Market research firms are touting games and other entertainment applications as a vast untapped money pool. Datamonitor forecasts revenues for mobile gaming will reach $1.6 billion by 2003 in the U.S. and Western Europe. Online WAP games are designed "not only to meet growing demand among young people for WAP-based entertainment and games, but also to encourage more non-WAP customers to join the WAP world," says Prudence Chan, SmarTone's chief operating officer.

There are, however, a host of hindrances that are immediately evident to anyone sampling WAP-based offerings. Computer games as we know them are played on powerful computers and are rich with big-screen graphics, movie-like soundtracks and fast action. In contrast, a barely-smart device like a phone offers a poor platform. In-Spirit, a two-person role-playing game distributed by Hong Kong's Sunday Communications, is characterized by sluggish, simple, colorless graphics and no sound at all — not even a Pow!
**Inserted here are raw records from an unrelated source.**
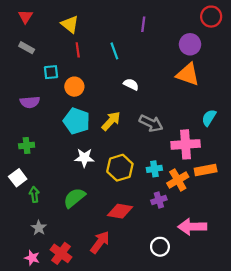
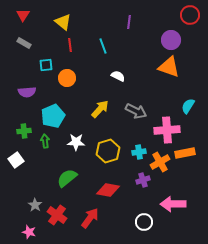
cyan pentagon: (77, 121) -> (53, 116), moved, turned 30
green arrow: (34, 194) -> (45, 141), moved
red cross: (61, 253) -> (57, 215), moved

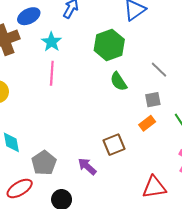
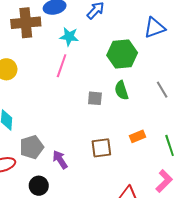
cyan star: (51, 42) -> (69, 37), turned 30
gray square: (153, 100) -> (95, 98), moved
purple arrow: (87, 166) -> (60, 160), moved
"Three years ago we were designing games for WAP and we knew it wasn't working," says Giles Corbett, managing director of France's mobile games developer In-Fusio, which designed In-Spirit. "WAP is very good at doing certain things. People should be focusing on that and not trying to turn WAP portals into Internet-like portals on a mobile phone. All that will do is generate disappointment."

Slow connection speed is WAP's biggest shortcoming. Most WAP phones download data at 9.6 kilobits per second, a snail's pace compared to the typical desktop dial-up speed of 56 kbps. Add to that the need to rewrite Websites for WAP delivery, and a lot stands in WAP's way.

That's why Sunday has taken a low-key approach toward its WAP entertainment, choosing to roll out only two mobile games. "We don't put much focus on WAP games," says Sunday public relations manager Mark Chan. "The screens are not that great, and there's no color." Hong Kongers who have grown used to arcade and desktop play won't settle for low-tech, he says.

Sensitive to WAP's drawbacks, In-Fusio has developed a hybrid solution. An ever-changing lineup of games from the Net can be downloaded, but since they're played offline, they can pack more action.

Pushing the technology along will be Japan's three big manufacturers — Sony, Sega and Nintendo — which are working on mobile versions of their games. Ultimately, though, true Web-based, interactive game-playing for cellphones will have to wait for faster networks. Over the next year, general packet radio services, or GPRS, will be phased in, to be followed by even speedier third generation, or 3G, technology. For those in the race to win the high score on mobile games, they'll have to hope consumers are willing to wait.